I came to a sharp halt and discovered myself at the edge of the wooden dock of Devil’s Pond.  Lowering myself, I peered deep into the water that churned just a few feet below my face.  I hung my legs over the edge, my feet grazing the surface of the consuming water that killed my sister.


The heavy rain soaked through my skin as I wallowed in my heavy thoughts.  I whipped my head around at the sound of wet grass squishing behind me and found myself in the presence of my father’s silhouette against the harsh moonlight.  Streams of rain dripped from the frayed edges of his coat.  I couldn’t make out whether the rivers on his cheeks were from the rain or his own tears.  Our eyes were locked for several moments, neither one of us uttering a word.  His boots finally shuffled across the dock, approaching me, and he perched himself on the empty spot next to me.


“I haven’t been here since...”  He stopped.  The rain pelted harder. “But, I wasn’t even here when it happened.”


“None of us were,” I voiced, practically inaudibly.

 

“But I was supposed to be here. It’s my job.”  The words left his mouth as if being set free after years of being trapped.  His voice broke when he spoke.  “She asked me to take her here.  To watch her swim.”


I directed my gaze to his shattered face, his stare fixed on the gleaming water.  “I let her run to the pond.  ‘I’ll catch up with you,’ I told her.  She always loved to race me, to be the fastest.”  He smiled in remembrance and then abruptly clenched his eyes and rubbed his eyelids with his hand.  “By the time I had gotten there, she had already dove into the deep end, and she couldn’t?couldn’t get a breath.”

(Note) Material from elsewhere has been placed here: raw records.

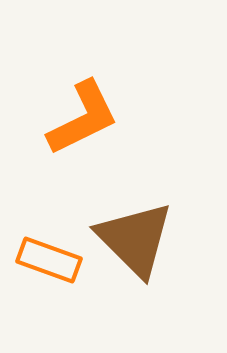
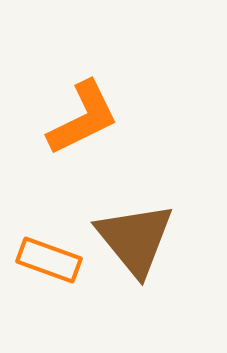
brown triangle: rotated 6 degrees clockwise
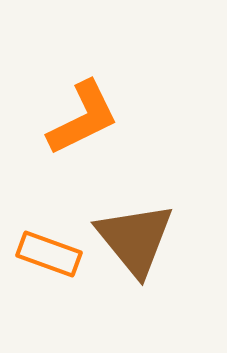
orange rectangle: moved 6 px up
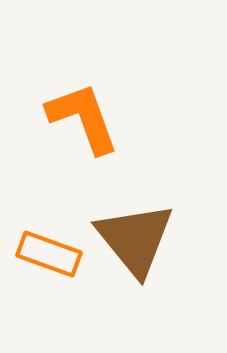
orange L-shape: rotated 84 degrees counterclockwise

Every word he spoke was broken up by sobs.  I placed my hand on his tremoring shoulder.  “It all happened so fast, I couldn’t believe it.  I didn’t think she would jump in the water without me there.”  Cupping his hands over his face, he finally added, “Audrey, it was my fault.  No matter how hard I held onto her, I couldn’t keep her.  And?and I don’t want to fail again.”


We sunk into each other’s arms and felt the streams of rain wash over our embrace and the water of the pond lapping at our feet.  His hands pressed into my back like a patch sealing open wounds.  I had never clung to my dad tighter.


*


On one particular night after many aching months of healing, something fluttering in my peripheral along the side of the street captivated my attention.  My eyes drifted over to a little brown moth flapping its delicate wings and heading in the direction towards a streetlamp.  With one flap at a time, it escaped the swallowing darkness of the night and entered the beaming light the lamp casted.